今日は、あの伝説のアニメの限定復刻盤があの店限定で発売される日よ。
 なんて、浮足立った隠れオタクの私が向かった先に、例の婚活イケメンカウンセラーがいたのです。

 なんと今、まさにお目当ての商品を2つも買ったオタク男がいるじゃない。
 
「あら、あなたも、これを買いに来たの?」
 自然に微笑むことができたかな。
 
「まぁ……」
 少し照れた顔がかわいいわ。
 
「あと1つしかないので、お譲りしますわ」
 
「いや、俺はいいですよ。お譲りします。でも、限定DVDは観たかったかなぁ」

「一緒に観ますか? 私の家で」

「でも、お客様とそういったプライベートな交流は、まずいので」
「観たくないのですか?」
「観たいです」
 
 その限定品を購入し、私の家で鑑賞することになった。せいぜい三十分程度だ。

 ちょうど夕食時。彼が特典DVDを見ているうちに、いいお嫁さんアピールするんだから。こんなに集中力を酷使して夕食を作ったのはいつぶりかしら。
 
「俺だけ観てしまって、すみません」
「いえいえ、私はじっくり後で見ますから。お召し上がりになってください」
 作戦成功ね。日頃の成果を発揮できたわ。
 
 でも、会員とアドバイザーという垣根を越えて、オタク談義に花を咲かせって本当は会社としてはまずいのかしら? イケメンアドバイザーさん、本当に面白い。気取った男かと思ったけれど、全然違う。
 
「うまい」
 一口食べただけで彼が発した言葉。
 うれしい。私のハートは彼の笑顔に射抜かれっぱなしだ。こんなのダメだってことはわかっている。
 会員同士を結婚させるのが目的なのに、アドバイザーの男を好きになってどうするのよ。
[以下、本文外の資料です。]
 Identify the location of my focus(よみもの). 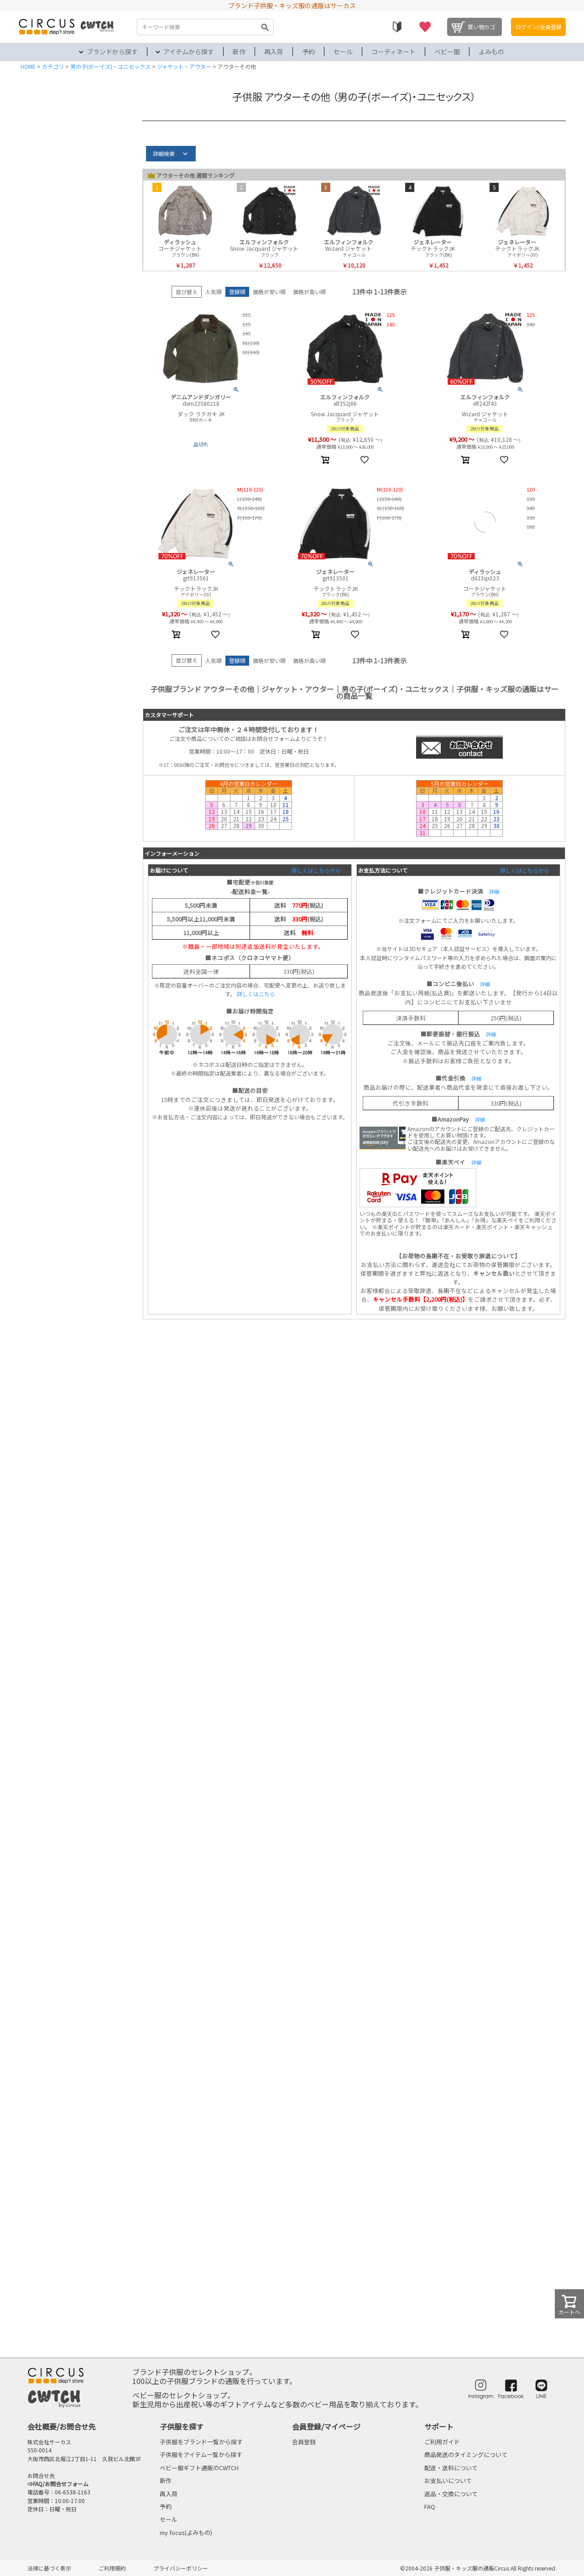
(186, 2532).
「じゃあ、僕はここで失礼します。本当にすみません、ごちそうになっちゃって」

「じゃあ私のお願い聞いてくれますか? 一緒にこれからDVDを見てください」
 一世一代の勇気を振り絞る。

「でも、もう遅いですし、俺があなたの部屋にこれ以上いるなんて、申し訳ないですよ」

「私からのお願いです。隣に座ってください」
 気持ちに嘘はつけない。好きになれる人にそうそう出会えないのだから。
「あと、もう一つお願いがあります。私と模擬デートじゃないデートをしていただけますか?」
 
「はい?」
 彼はあきれているのだろう。
 
「やっぱり嫌ですよね」
 そんなことわかっていたはずなのに。
 
「嫌、じゃないですけれど。俺なんかでいいのですか? あなた美人だし」
 
 ちゃんと言わないと、一生後悔する。
「もう少しあなたと一緒に居たいから、お誘いしているのに」
 
「俺なんかで?」
 彼は自分の人差し指を自分に向けた。
 
「手をだしてください」
 手を出すと、彼の手を握った。人生初だ。
「鑑賞中は手をつないでいてください」
「―――はい」
 DVDの内容は全然頭に入ってこなかった。
 
 彼のことが好きだから。手を握っただけで、頭は真っ白で、何も考えられなくなっていたのだから。